In order to answer this question, we must deconstruct how most data breaches occur. If you look at some of the most common indicators of compromise, you’ll start to see almost immediately that identity is a control plane for access to almost any system. Identity is relied upon by both the user and the threat actor to successfully gain access to both structured and unstructured data inside the perimeter, the hybrid environment, or the Cloud.
So what do we do with that information? Traditionally strong, hard-to-guess passwords have been difficult, if not impossible, to enforce throughout the enterprise. Password reuse and easy to guess passwords are subject to password guessing, dictionary attacks, and most famously phishing attacks. Also, some of the most popular authentication systems have been vulnerable to simple hash and Kerberos authentication tricks for many years.
Below are the top three controls that help to decrease risk and increase data security for the modern enterprise.
Control #1 - Authentication
If we get to the heart of the matter, new authentication implementations, like multifactor authentication, biometric authentication, and adaptive authentication based heavily on probability and machine learning of patterns of behavior, may go a long way in reducing the risk of credential compromise. These types of authentication fundamentally challenge the user for something the user has or ‘is’, which cannot be ‘known’ to the threat actor attempting to impersonate them.
Control #2 - Advanced Threat Prevention
The next line of defense needs to be technology that can detect and blacklist any potential zero-day behavior on any system with the aid of machine learning. Again, here we will not be able to eliminate risk entirely, merely reduce the risk of bad things happening, while simultaneously increasing the risk that legitimate business will be impeded by an advanced anti-malware system that is still prone to false positives.
If you envision the amount of change we must introduce into our organizations for the last two controls, you may quickly realize that any control, especially the last two, are going to require a certain amount of change enablement within the organization. For example, we have worked with company officers who have flat out refused to utilize multifactor authentication, or insist on using the same password for all of their accounts company, personal, or otherwise.

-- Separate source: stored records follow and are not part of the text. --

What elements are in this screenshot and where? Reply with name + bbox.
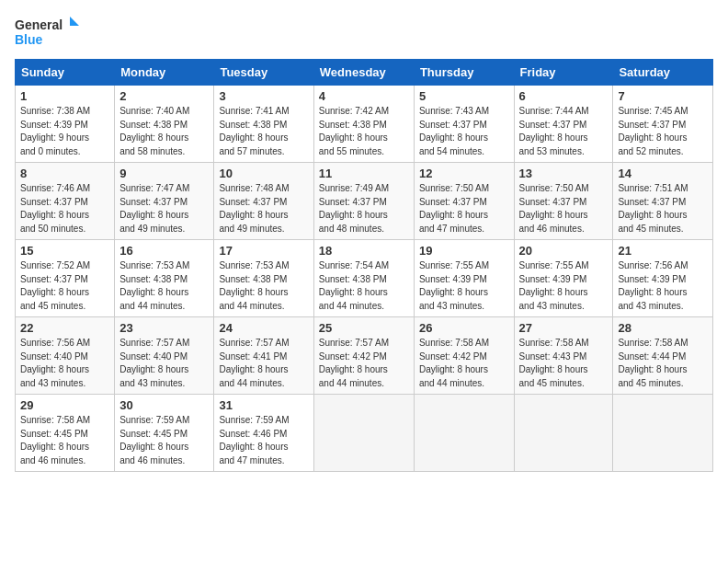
day-info: Sunrise: 7:45 AM Sunset: 4:37 PM Dayligh… [618, 105, 708, 158]
calendar-day-cell: 10Sunrise: 7:48 AM Sunset: 4:37 PM Dayli… [214, 163, 313, 240]
calendar-day-cell: 9Sunrise: 7:47 AM Sunset: 4:37 PM Daylig… [115, 163, 214, 240]
day-info: Sunrise: 7:50 AM Sunset: 4:37 PM Dayligh… [419, 182, 509, 236]
day-number: 4 [319, 89, 409, 103]
day-info: Sunrise: 7:44 AM Sunset: 4:37 PM Dayligh… [519, 105, 609, 158]
calendar-header-row: SundayMondayTuesdayWednesdayThursdayFrid… [16, 60, 713, 86]
calendar-day-cell: 2Sunrise: 7:40 AM Sunset: 4:38 PM Daylig… [115, 86, 214, 163]
calendar-day-cell [613, 395, 713, 472]
day-info: Sunrise: 7:58 AM Sunset: 4:43 PM Dayligh… [519, 337, 609, 390]
day-number: 10 [219, 167, 308, 180]
calendar-day-cell: 25Sunrise: 7:57 AM Sunset: 4:42 PM Dayli… [313, 317, 414, 395]
day-number: 23 [119, 321, 209, 335]
day-info: Sunrise: 7:48 AM Sunset: 4:37 PM Dayligh… [219, 182, 308, 236]
calendar-day-cell: 11Sunrise: 7:49 AM Sunset: 4:37 PM Dayli… [313, 163, 414, 240]
calendar-week-row: 8Sunrise: 7:46 AM Sunset: 4:37 PM Daylig… [16, 163, 713, 240]
day-info: Sunrise: 7:51 AM Sunset: 4:37 PM Dayligh… [618, 182, 708, 236]
day-info: Sunrise: 7:55 AM Sunset: 4:39 PM Dayligh… [419, 259, 509, 313]
calendar-day-cell [313, 395, 414, 472]
day-number: 15 [20, 244, 109, 258]
day-info: Sunrise: 7:53 AM Sunset: 4:38 PM Dayligh… [119, 259, 209, 313]
day-info: Sunrise: 7:58 AM Sunset: 4:45 PM Dayligh… [20, 414, 109, 467]
day-info: Sunrise: 7:47 AM Sunset: 4:37 PM Dayligh… [119, 182, 209, 236]
day-number: 25 [319, 321, 409, 335]
calendar-day-cell [514, 395, 613, 472]
calendar-day-cell: 26Sunrise: 7:58 AM Sunset: 4:42 PM Dayli… [414, 317, 514, 395]
day-number: 22 [20, 321, 109, 335]
day-number: 20 [519, 244, 609, 258]
day-number: 19 [419, 244, 509, 258]
calendar-week-row: 1Sunrise: 7:38 AM Sunset: 4:39 PM Daylig… [16, 86, 713, 163]
day-number: 8 [20, 167, 109, 180]
calendar-day-cell: 13Sunrise: 7:50 AM Sunset: 4:37 PM Dayli… [514, 163, 613, 240]
day-info: Sunrise: 7:56 AM Sunset: 4:39 PM Dayligh… [618, 259, 708, 313]
calendar-day-cell: 6Sunrise: 7:44 AM Sunset: 4:37 PM Daylig… [514, 86, 613, 163]
calendar-week-row: 29Sunrise: 7:58 AM Sunset: 4:45 PM Dayli… [16, 395, 713, 472]
day-info: Sunrise: 7:58 AM Sunset: 4:42 PM Dayligh… [419, 337, 509, 390]
weekday-header: Tuesday [214, 60, 313, 86]
calendar-day-cell: 4Sunrise: 7:42 AM Sunset: 4:38 PM Daylig… [313, 86, 414, 163]
calendar-day-cell: 17Sunrise: 7:53 AM Sunset: 4:38 PM Dayli… [214, 240, 313, 317]
calendar-day-cell: 31Sunrise: 7:59 AM Sunset: 4:46 PM Dayli… [214, 395, 313, 472]
logo: General Blue [15, 15, 79, 52]
calendar-day-cell: 12Sunrise: 7:50 AM Sunset: 4:37 PM Dayli… [414, 163, 514, 240]
calendar-day-cell: 27Sunrise: 7:58 AM Sunset: 4:43 PM Dayli… [514, 317, 613, 395]
calendar-day-cell: 5Sunrise: 7:43 AM Sunset: 4:37 PM Daylig… [414, 86, 514, 163]
weekday-header: Friday [514, 60, 613, 86]
day-number: 3 [219, 89, 308, 103]
calendar-day-cell: 16Sunrise: 7:53 AM Sunset: 4:38 PM Dayli… [115, 240, 214, 317]
calendar-day-cell: 24Sunrise: 7:57 AM Sunset: 4:41 PM Dayli… [214, 317, 313, 395]
day-number: 13 [519, 167, 609, 180]
calendar-day-cell: 30Sunrise: 7:59 AM Sunset: 4:45 PM Dayli… [115, 395, 214, 472]
day-number: 6 [519, 89, 609, 103]
svg-text:Blue: Blue [15, 32, 43, 47]
calendar-day-cell [414, 395, 514, 472]
day-info: Sunrise: 7:46 AM Sunset: 4:37 PM Dayligh… [20, 182, 109, 236]
calendar-day-cell: 21Sunrise: 7:56 AM Sunset: 4:39 PM Dayli… [613, 240, 713, 317]
weekday-header: Wednesday [313, 60, 414, 86]
day-number: 26 [419, 321, 509, 335]
day-number: 7 [618, 89, 708, 103]
day-number: 24 [219, 321, 308, 335]
calendar-day-cell: 28Sunrise: 7:58 AM Sunset: 4:44 PM Dayli… [613, 317, 713, 395]
day-info: Sunrise: 7:52 AM Sunset: 4:37 PM Dayligh… [20, 259, 109, 313]
calendar-day-cell: 15Sunrise: 7:52 AM Sunset: 4:37 PM Dayli… [16, 240, 115, 317]
day-info: Sunrise: 7:42 AM Sunset: 4:38 PM Dayligh… [319, 105, 409, 158]
calendar-day-cell: 22Sunrise: 7:56 AM Sunset: 4:40 PM Dayli… [16, 317, 115, 395]
day-number: 18 [319, 244, 409, 258]
day-info: Sunrise: 7:54 AM Sunset: 4:38 PM Dayligh… [319, 259, 409, 313]
svg-text:General: General [15, 17, 63, 32]
day-info: Sunrise: 7:38 AM Sunset: 4:39 PM Dayligh… [20, 105, 109, 158]
day-info: Sunrise: 7:55 AM Sunset: 4:39 PM Dayligh… [519, 259, 609, 313]
day-info: Sunrise: 7:56 AM Sunset: 4:40 PM Dayligh… [20, 337, 109, 390]
day-info: Sunrise: 7:53 AM Sunset: 4:38 PM Dayligh… [219, 259, 308, 313]
day-info: Sunrise: 7:57 AM Sunset: 4:42 PM Dayligh… [319, 337, 409, 390]
day-info: Sunrise: 7:57 AM Sunset: 4:40 PM Dayligh… [119, 337, 209, 390]
day-number: 1 [20, 89, 109, 103]
weekday-header: Sunday [16, 60, 115, 86]
day-info: Sunrise: 7:59 AM Sunset: 4:45 PM Dayligh… [119, 414, 209, 467]
svg-marker-2 [70, 17, 79, 26]
calendar-day-cell: 20Sunrise: 7:55 AM Sunset: 4:39 PM Dayli… [514, 240, 613, 317]
day-info: Sunrise: 7:58 AM Sunset: 4:44 PM Dayligh… [618, 337, 708, 390]
day-number: 29 [20, 398, 109, 412]
day-info: Sunrise: 7:57 AM Sunset: 4:41 PM Dayligh… [219, 337, 308, 390]
day-number: 28 [618, 321, 708, 335]
calendar-day-cell: 8Sunrise: 7:46 AM Sunset: 4:37 PM Daylig… [16, 163, 115, 240]
calendar-day-cell: 1Sunrise: 7:38 AM Sunset: 4:39 PM Daylig… [16, 86, 115, 163]
calendar-week-row: 22Sunrise: 7:56 AM Sunset: 4:40 PM Dayli… [16, 317, 713, 395]
day-number: 9 [119, 167, 209, 180]
day-number: 31 [219, 398, 308, 412]
day-number: 12 [419, 167, 509, 180]
day-info: Sunrise: 7:40 AM Sunset: 4:38 PM Dayligh… [119, 105, 209, 158]
day-info: Sunrise: 7:41 AM Sunset: 4:38 PM Dayligh… [219, 105, 308, 158]
day-number: 14 [618, 167, 708, 180]
calendar-day-cell: 14Sunrise: 7:51 AM Sunset: 4:37 PM Dayli… [613, 163, 713, 240]
calendar-day-cell: 18Sunrise: 7:54 AM Sunset: 4:38 PM Dayli… [313, 240, 414, 317]
logo-svg: General Blue [15, 15, 79, 52]
calendar-table: SundayMondayTuesdayWednesdayThursdayFrid… [15, 59, 713, 472]
calendar-day-cell: 29Sunrise: 7:58 AM Sunset: 4:45 PM Dayli… [16, 395, 115, 472]
day-number: 27 [519, 321, 609, 335]
calendar-day-cell: 7Sunrise: 7:45 AM Sunset: 4:37 PM Daylig… [613, 86, 713, 163]
page-header: General Blue [15, 15, 713, 52]
day-number: 5 [419, 89, 509, 103]
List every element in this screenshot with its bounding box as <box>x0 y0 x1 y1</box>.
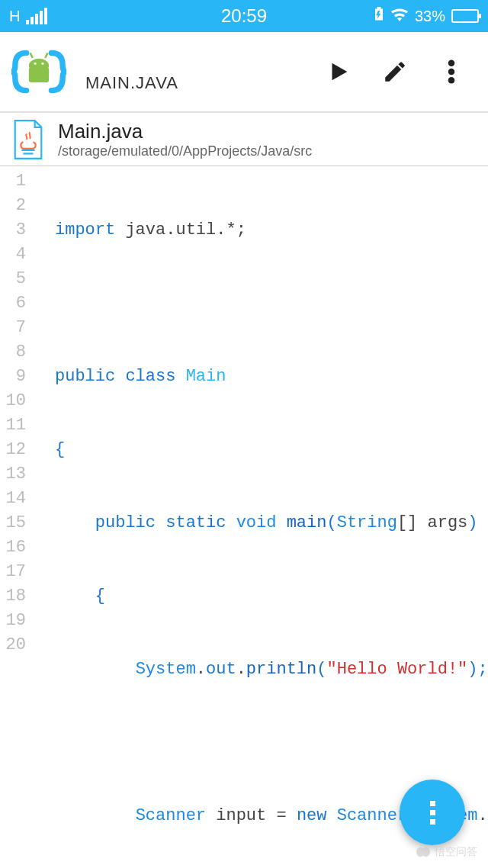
file-name: Main.java <box>58 120 312 143</box>
svg-point-8 <box>448 77 455 83</box>
code-line: { <box>55 584 488 609</box>
edit-button[interactable] <box>377 53 413 90</box>
file-path: /storage/emulated/0/AppProjects/Java/src <box>58 143 312 159</box>
network-type: H <box>9 8 20 25</box>
svg-point-6 <box>448 59 455 66</box>
file-header[interactable]: Main.java /storage/emulated/0/AppProject… <box>0 113 488 166</box>
run-button[interactable] <box>320 53 357 90</box>
svg-point-5 <box>41 63 43 65</box>
code-line: public static void main(String[] args) <box>55 511 488 535</box>
status-right: 33% <box>374 7 479 26</box>
svg-point-7 <box>448 69 455 76</box>
code-line: import java.util.*; <box>55 218 488 243</box>
code-editor[interactable]: 12345 678910 1112131415 1617181920 impor… <box>0 166 488 868</box>
svg-line-3 <box>45 53 47 58</box>
fab-more-button[interactable] <box>400 780 465 845</box>
java-file-icon <box>9 121 47 159</box>
clock: 20:59 <box>221 5 267 27</box>
svg-rect-1 <box>29 67 49 82</box>
svg-point-4 <box>34 63 36 65</box>
more-button[interactable] <box>433 53 470 90</box>
watermark: 悟空问答 <box>416 845 477 859</box>
app-logo[interactable] <box>6 39 72 104</box>
code-line: public class Main <box>55 365 488 389</box>
code-content[interactable]: import java.util.*; public class Main { … <box>32 169 488 868</box>
toolbar: MAIN.JAVA <box>0 32 488 113</box>
line-gutter: 12345 678910 1112131415 1617181920 <box>0 169 32 868</box>
code-line: { <box>55 438 488 462</box>
charging-icon <box>374 7 384 26</box>
wifi-icon <box>390 8 409 25</box>
status-bar: H 20:59 33% <box>0 0 488 32</box>
signal-icon <box>26 8 47 24</box>
svg-line-2 <box>30 53 33 58</box>
code-line: System.out.println("Hello World!"); <box>55 657 488 682</box>
more-vert-icon <box>430 801 435 825</box>
battery-pct: 33% <box>415 8 445 25</box>
battery-icon <box>451 9 479 23</box>
app-title: MAIN.JAVA <box>72 50 320 93</box>
status-left: H <box>9 8 47 25</box>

Inherently, one of the controls we need to find a way to implement would be organizational change. Although a cliché, it still remains true that everyone is responsible for security. As I once told a company officer, additional authentication hassle is part of your pay grade. These are table stakes, and until the technology catches up with our behavior, which by the way is happening very quickly, be prepared to be inconvenienced from time to time. Take comfort in the thought that those outside of the organization are also inconvenienced in getting at our company’s most sensitive data.
Authentication complexity should be table stakes for those in your organization that have access to or create highly sensitive information on a daily basis.
Much has been said about the chief information security officer’s ability to reach across the aisle to the business and socialize the concepts of security in day-to-day business activities in addition to security as it relates to keeping employee and customer information private. As an example, all Avanade personnel are required to pass a series of information security training courses, including safe information security practices, Client Data Protection (CDP) training, understanding data classification and applying Avanade’s Code of Business Ethics. (You can learn more at the Avanade Trust Center.)
Control #3 – Engage the User in Data Protection Efforts
Don’t stop at showing users how to be good at security, tell them why. Explain to them that today’s companies are under the threat of having their most sensitive data exposed, and exposure of sensitive data leading to not only fines and legal fees, but reputational impact to company that’s difficult to quantify and even more difficult to regain trust.
Identify which users are responsible for the creation and maintenance of the most sensitive data in your organization. Identify sensitive data and its level of sensitivity in accordance with your data classification policy. Do so throughout your organization, so that if and when you move to the cloud you know precisely what kind of data you are moving.
Surely not all the data in the organization is sensitive. Lower costs and effort by differentiating the degrees of protection based on data sensitivity. Keep in mind that there will be situations where some data cannot move to the cloud. Once the sensitive data in your organization is identified, find ways to label it. This means retroactively stamping the data, or making sure the data is appropriately classified as or after it is created. Leverage advanced rights management technologies to ensure that access is applied to sensitive data appropriately.
Make data protection and privacy a core value and even a market differentiator for your organization. If you can equate data protection and privacy with consumer trust, that might be the component that gives you the competitive advantage. Another competitive advantage is reducing risk which in the long term reduces cost. A culture of data security and privacy can be shown to go a long way in reducing risk.